The aims of the present study were to investigate: (1) long-term stability of a panel of serologic antibodies comprising classic and newly discovered markers, (2) associations between the presence of antibodies and the clinical phenotype of the disease, (3) prognostic potential of these antibodies with regards to the long-term disease course in a large prospective referral adult UC cohort.

Materials and methods

Patient population

We performed a cohort study among adult UC patients in a Hungarian tertiary IBD referral center (Gastroenterology Department of Institute of Medicine, University of Debrecen). The baseline clinical data regarding this cohort overlap with our previous studies [15, 16], however hereby we present an extended follow up time with nearly 2 and a half years and re-evaluation of the outcomes. We used the same step by step thorough statistical evaluations; therefore the text appeared to reproduce information already reported in detail elsewhere.

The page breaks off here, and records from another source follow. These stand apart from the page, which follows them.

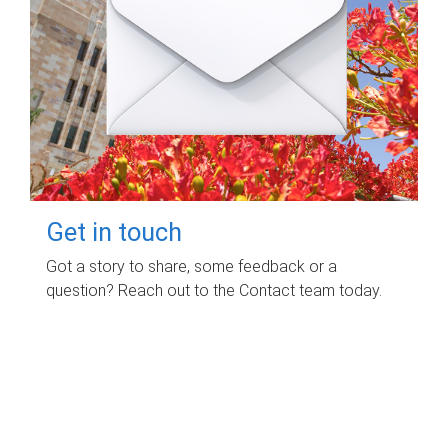
Get in touch
Got a story to share, some feedback or a
question? Reach out to the Contact team today.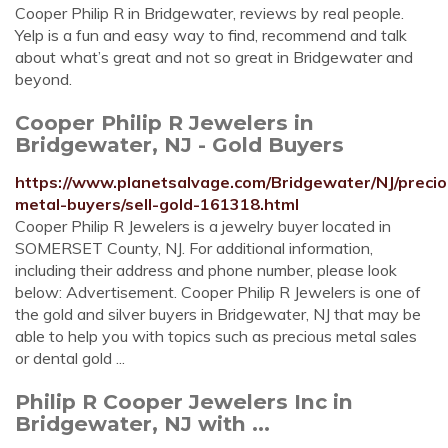
Cooper Philip R in Bridgewater, reviews by real people.
Yelp is a fun and easy way to find, recommend and talk
about what’s great and not so great in Bridgewater and
beyond.
Cooper Philip R Jewelers in
Bridgewater, NJ - Gold Buyers
https://www.planetsalvage.com/Bridgewater/NJ/precio
metal-buyers/sell-gold-161318.html
Cooper Philip R Jewelers is a jewelry buyer located in
SOMERSET County, NJ. For additional information,
including their address and phone number, please look
below: Advertisement. Cooper Philip R Jewelers is one of
the gold and silver buyers in Bridgewater, NJ that may be
able to help you with topics such as precious metal sales
or dental gold ...
Philip R Cooper Jewelers Inc in
Bridgewater, NJ with ...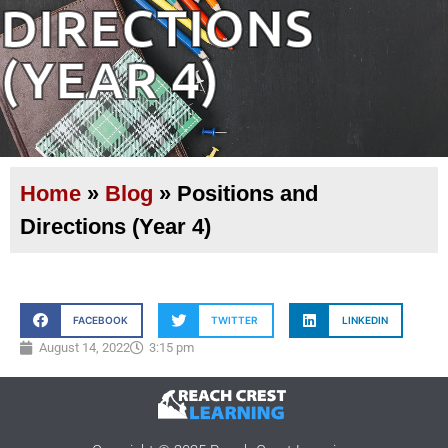
DIRECTIONS
(YEAR 4)
Home
»
Blog
»
Positions and
Directions (Year 4)
FACEBOOK
TWITTER
LINKEDIN
August 14, 2022
3:15 pm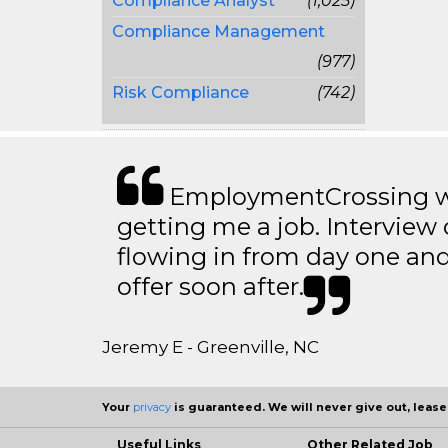
Compliance Analyst
(1,025)
Compliance Management
(977)
Risk Compliance
(742)
EmploymentCrossing wa
getting me a job. Interview 
flowing in from day one an
offer soon after.
Jeremy E - Greenville, NC
Your
privacy
is guaranteed. We will never give out, lease,
Useful Links
Other Related Job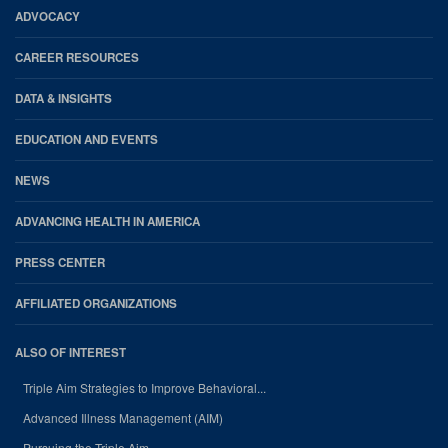
Footer
ADVOCACY
CAREER RESOURCES
DATA & INSIGHTS
EDUCATION AND EVENTS
NEWS
ADVANCING HEALTH IN AMERICA
PRESS CENTER
AFFILIATED ORGANIZATIONS
ALSO OF INTEREST
Triple Aim Strategies to Improve Behavioral...
Advanced Illness Management (AIM)
Pursuing the Triple Aim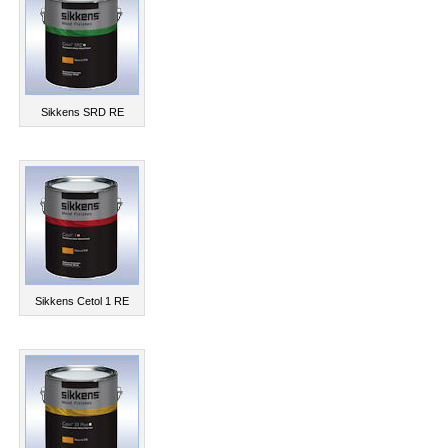
Sikkens SRD RE
Sikkens Cetol 1 RE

Diagnosis of IBD was based on the Lennard–Jones criteria [17]. Detailed clinical phenotypes were captured at inclusion. Clinical data were determined by thorough review of patients’ medical records, which had been collected in a uniform format described in detail in our previous studies [15, 16]. Medical records that documented age at presentation, disease extent [18], presence of extraintestinal manifestations [EIM] and familial IBD, smoking habits, medication use, UC-related hospitalization due to disease activity, development of extensive disease (from E1/E2 to E3) and need for colectomy, were retrospectively analyzed for the period prior to the prospective follow-up. At enrolment, clinical disease activity was calculated according to the partial Mayo score [19]. Mayo score ≤ 3 was defined as a state of remission and >4 as a state of active disease. Endoscopic activity was determined according to the endoscopic component of the Mayo score [20]. A state of active disease was defined as ≥1 points according to endoscopic partial Mayo score.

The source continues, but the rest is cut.